======== Input for this task ========

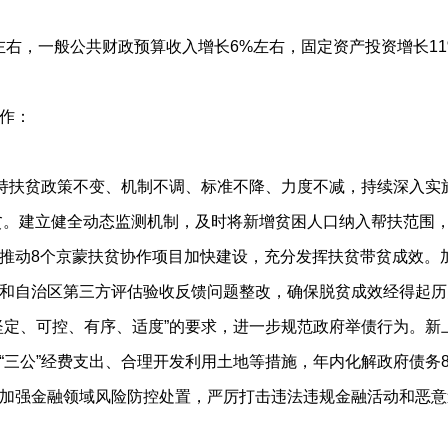
，一般公共财政预算收入增长6%左右，固定资产投资增长11%
作：
持扶贫政策不变、机制不调、标准不降、力度不减，持续深入实
脱贫。建立健全动态监测机制，及时将新增贫困人口纳入帮扶范围
推动8个京蒙扶贫协作项目加快建设，充分发挥扶贫带贫成效。
和自治区第三方评估验收反馈问题整改，确保脱贫成效经得起历
定、可控、有序、适度”的要求，进一步规范政府举债行为。新
三公”经费支出、合理开发利用土地等措施，年内化解政府债务8
加强金融领域风险防控处置，严厉打击违法违规金融活动和恶意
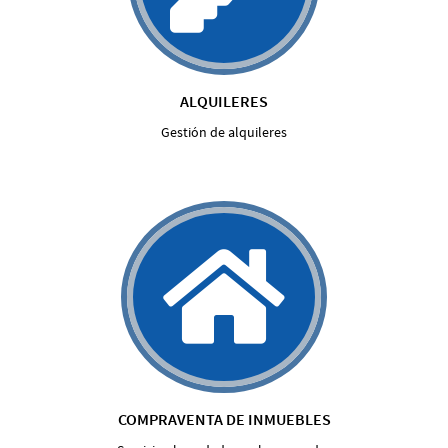
ALQUILERES
Gestión de alquileres
COMPRAVENTA DE INMUEBLES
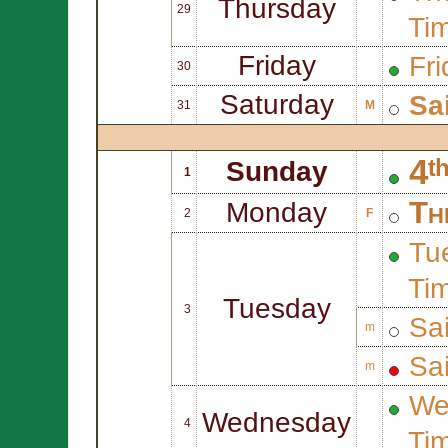
Thursday
29
Ti
Friday
Fri
30
Saturday
Sa
31
M
4ᵗ
Sunday
1
Th
Monday
2
F
Tue
Ti
Tuesday
3
Sa
m
Sa
m
We
Wednesday
4
Ti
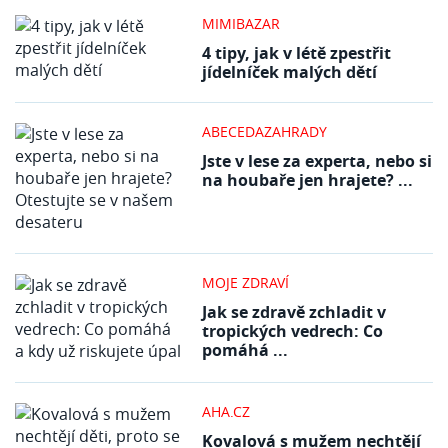
MIMIBAZAR
4 tipy, jak v létě zpestřit
jídelníček malých dětí
ABECEDAZAHRADY
Jste v lese za experta, nebo si
na houbaře jen hrajete? ...
MOJE ZDRAVÍ
Jak se zdravě zchladit v
tropických vedrech: Co
pomáhá ...
AHA.CZ
Kovalová s mužem nechtějí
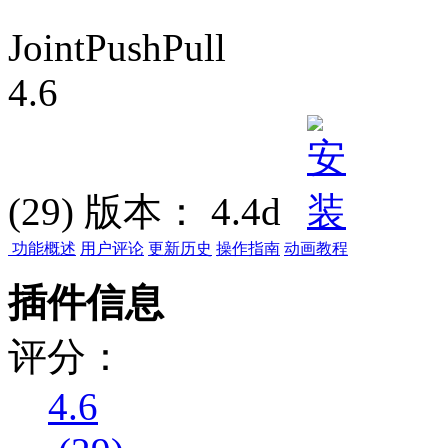
JointPushPull
4.6
(29)
版本：
4.4d
功能概述
用户评论
更新历史
操作指南
动画教程
插件信息
评分：
4.6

========

Description of the task — Copy each line of the records above exactly as written. Do not carry over any picture.

Exercise output —
，一般公共财政预算收入增长6%左右，固定资产投资增长11%
作：
持扶贫政策不变、机制不调、标准不降、力度不减，持续深入实
脱贫。建立健全动态监测机制，及时将新增贫困人口纳入帮扶范围
推动8个京蒙扶贫协作项目加快建设，充分发挥扶贫带贫成效。
和自治区第三方评估验收反馈问题整改，确保脱贫成效经得起历
定、可控、有序、适度”的要求，进一步规范政府举债行为。新
三公”经费支出、合理开发利用土地等措施，年内化解政府债务8
加强金融领域风险防控处置，严厉打击违法违规金融活动和恶意
ALQUILERES
Gestión de alquileres
COMPRAVENTA DE INMUEBLES
Thursday
29
Ti
Friday
Fri
30
Saturday
Sa
31
M
4ᵗ
Sunday
1
Th
Monday
2
F
Tue
Ti
Tuesday
3
Sa
m
Sa
m
We
Wednesday
4
Ti
MIMIBAZAR
4 tipy, jak v létě zpestřit
jídelníček malých dětí
ABECEDAZAHRADY
Jste v lese za experta, nebo si
na houbaře jen hrajete? ...
MOJE ZDRAVÍ
Jak se zdravě zchladit v
tropických vedrech: Co
pomáhá ...
AHA.CZ
Kovalová s mužem nechtějí
JointPushPull
4.6
(29)
版本：
4.4d
功能概述
用户评论
更新历史
操作指南
动画教程
插件信息
评分：
4.6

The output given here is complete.